We were passing Terry Wright cycles in Pboro...lets have gander.
Like me when I saw my former Bianchi, she knew I wanted it..i knew she wanted the Motus even though it's considerably more expensive than we started out thinking....but, a 0% finance package....no brainer. I could maybe find it cheaper but today they had the one she wanted...job done.
7 speed, Shimano disc brakes, Bosch Active Line mid drive, 300Wh battery and in a deep bronze...i gotta say, I'm really happy for her.
We went out tonight and bearing in mind she's never ridden one, I asked, can you feel the motor kicks in ?
No, it's tremendously smooth and quiet, in fact almost silent. My Suntour job is good but the Bosch appears quieter, delivers the power smoother and will undoubtedly be better quality.
Like the Crossfire, the one thing I feel, is the build quality, the whole thing feels solid, the wheels are super smooth, it's well made.
Therez plenty of vids and photos on the net so I won't post any yet...but suffice to say, she's a happy lady.


----------



## Cycleops (18 Nov 2018)

I hope you've got a good lock on that shed!


----------



## Pale Rider (18 Nov 2018)

The Active Line motor you have is the latest Bosch motor.

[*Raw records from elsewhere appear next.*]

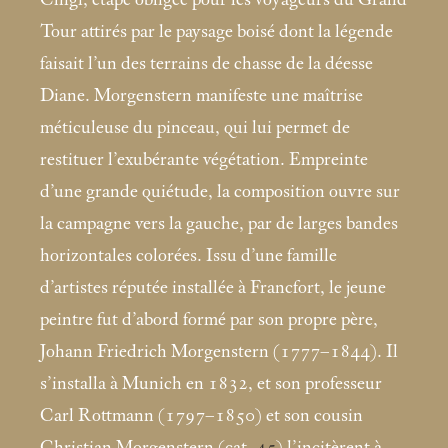
Tour attirés par le paysage boisé dont la légende
faisait l’un des terrains de chasse de la déesse
Diane. Morgenstern manifeste une maîtrise
méticuleuse du pinceau, qui lui permet de
restituer l’exubérante végétation. Empreinte
d’une grande quiétude, la composition ouvre sur
la campagne vers la gauche, par de larges bandes
horizontales colorées. Issu d’une famille
d’artistes réputée installée à Francfort, le jeune
peintre fut d’abord formé par son propre père,
Johann Friedrich Morgenstern (1777–1844). Il
s’installa à Munich en 1832, et son professeur
Carl Rottmann (1797–1850) et son cousin
Christian Morgenstern (cat.
45
) l’incitèrent à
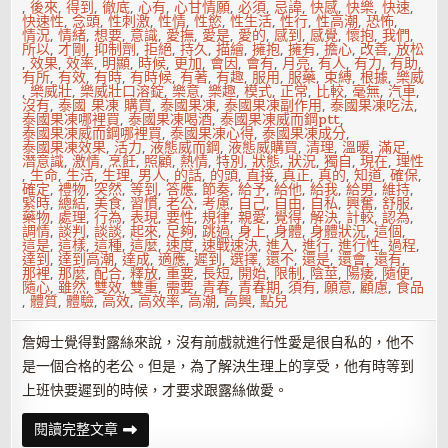
,
後來
,
得到
,
徹底
,
心有
,
心甘情願
,
必須
,
忌諱
,
快感
,
快樂
,
快速
,
快速性
,
念頭
,
性刺激
,
性情
,
性慾
,
性生活
,
性行
,
性高潮
,
恐怖
,
情況
,
情緒
,
想要
,
意識
,
愛撫
,
愛是
,
愛的
,
感到
,
感覺
,
懷抱
,
我們
,
所以
,
才剛
,
抑制劑
,
拒絕
,
持久
,
描繪
,
擁抱
,
擁有
,
擔心
,
改善
,
放松
,
效果
,
效率
,
明顯
,
時候
,
更加
,
會因
,
會有
,
月亮
,
有人
,
有力
,
有助
,
有所
,
有效
,
有時
,
有時候
,
有著
,
有趣
,
服用
,
服藥
,
束縛
,
根據
,
樂威
,
樂威壯
,
樂威壯口溶錠
,
樂意
,
樂趣
,
模式
,
正常
,
比較
,
毫無
,
汽車
,
沒有
,
泰國 果凍 購買
,
泰國果凍
,
泰國果凍副作用
,
泰國果凍吃法
,
泰國果凍哪裡買
,
泰國果凍喝酒
,
泰國果凍威而鋼ptt
,
泰國果凍威而鋼哪裡買
,
泰國果凍心得
,
泰國果凍成分
,
泰國果凍效果
,
活力
,
液態威而鋼
,
液態威購買
,
清理
,
溫暖
,
滿足
,
潛意識
,
激情
,
烹飪
,
照顧
,
熱情
,
特別
,
狀態
,
狀況
,
獨自
,
現在
,
理性
,
生命
,
生活
,
生理
,
男人
,
的話
,
的頭
,
直接
,
真正
,
真的
,
知道
,
確保
,
確定
,
禮物
,
突然
,
等到
,
答應
,
節奏
,
給予
,
給他
,
給我
,
給男
,
維持
,
緊時
,
總結
,
美食
,
習慣
,
老公
,
考慮
,
自己
,
自由
,
自私
,
興奮
,
舒服
,
藥物
,
處理
,
行為
,
表現
,
要性
,
規律
,
親愛
,
覺得
,
解決
,
計較
,
認為
,
調情
,
談判
,
談談
,
起來
,
足夠
,
跳過
,
身上
,
身體
,
身體狀況
,
這個
,
這是
,
這樣
,
這種
,
這麼
,
速度
,
速戰速決
,
進入
,
進行
,
進行性
,
過程
,
達到
,
達到高潮
,
達成
,
適應
,
遲到
,
選擇
,
還不
,
還是
,
還會
,
還有
,
那裡
,
那麼
,
配合
,
釋放
,
重要
,
長短
,
開始
,
限制
,
陰莖
,
陽痿
,
隨便
,
隨心
,
雖然
,
雙效
,
雙重
,
需要
,
青春
,
青春期
,
須有
,
願意
,
顧慮
,
食品
,
體質
,
體驗
,
高效
,
高效率
,
高潮
,
高興
,
點兒
詹姆士覺得對露絲來說，沒有前戲就進行性愛是很自私的，他不
是一個合格的老公。但是，為了解決生理上的享受，他有時等到
上班快要遲到的時候，才要求跟露絲做愛。
高
閱讀完整文章
效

It's a bit smaller and quieter than the older version, not so powerful, but that translates into better battery life.

Just the job for a relatively flat area or for someone who doesn't want loads of assist.


----------



## gbb (26 Nov 2018)

Pale Rider said:


> The Active Line motor you have is the latest Bosch motor.
> 
> It's a bit smaller and quieter than the older version, not so powerful, but that translates into better battery life.
> 
> Just the job for a relatively flat area or for someone who doesn't want loads of assist.

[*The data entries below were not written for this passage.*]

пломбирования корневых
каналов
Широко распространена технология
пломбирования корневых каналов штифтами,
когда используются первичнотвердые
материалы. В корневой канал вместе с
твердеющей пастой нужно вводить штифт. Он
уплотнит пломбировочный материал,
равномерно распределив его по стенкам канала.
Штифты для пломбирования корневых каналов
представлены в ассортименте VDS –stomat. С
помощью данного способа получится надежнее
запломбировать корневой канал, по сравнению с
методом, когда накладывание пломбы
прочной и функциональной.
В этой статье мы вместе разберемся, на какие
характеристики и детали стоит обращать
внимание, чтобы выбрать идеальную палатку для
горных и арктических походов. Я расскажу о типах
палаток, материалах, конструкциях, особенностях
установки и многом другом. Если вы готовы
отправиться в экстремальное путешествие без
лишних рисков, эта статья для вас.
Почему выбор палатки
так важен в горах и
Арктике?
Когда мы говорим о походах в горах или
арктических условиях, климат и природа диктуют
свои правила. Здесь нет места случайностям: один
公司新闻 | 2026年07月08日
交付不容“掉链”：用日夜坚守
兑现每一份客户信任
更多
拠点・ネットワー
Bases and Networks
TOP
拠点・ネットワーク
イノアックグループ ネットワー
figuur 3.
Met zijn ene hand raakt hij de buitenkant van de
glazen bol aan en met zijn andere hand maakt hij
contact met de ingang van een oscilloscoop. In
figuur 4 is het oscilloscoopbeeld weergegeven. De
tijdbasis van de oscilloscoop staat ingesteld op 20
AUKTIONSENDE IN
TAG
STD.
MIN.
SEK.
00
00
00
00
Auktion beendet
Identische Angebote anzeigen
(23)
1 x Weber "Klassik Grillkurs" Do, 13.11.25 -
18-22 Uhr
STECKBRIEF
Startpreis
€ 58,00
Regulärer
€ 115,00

Ironically, bearing in mind my wife has never shied away from short distance commuting and has had good use out of bikes over the years.,...but she's no enthusiast. So I'm putting her bike away tonight and remarked...
'Hey, what's going on, you've been riding in turbo mode ' 
She replied...
'Mind your own business, it's my bike, I'll ride it in turbo if I want to, it only took me 5 minutes to get home the other day ' 
'Yebbut, you'll get far less miles to a charge'
'So what ? '


----------



## Arthur down the shed (27 Nov 2018)

Due to my 71 yr old knees I recently brought a Raleigh Motus but with a 400watt battery. It's superb and with frugal use of the assist I'm getting up to 70 miles on one charge. This means I can once again go out on some favourite rides, get a good workout (for me), and arrive home after a day out tired as opposed to feeling exhausted, and happy.

Best thing I've brought in years. If you're thinking of an ebike, go for it.


----------



## rivers (2 Dec 2018)

My wife has a Captus, which is the same frame as a Motus. Not sure of any other differences. She loves it and rides it as much as she can. Commutes 4 days/week on it and have massive panniers to take most of her kit with her.


----------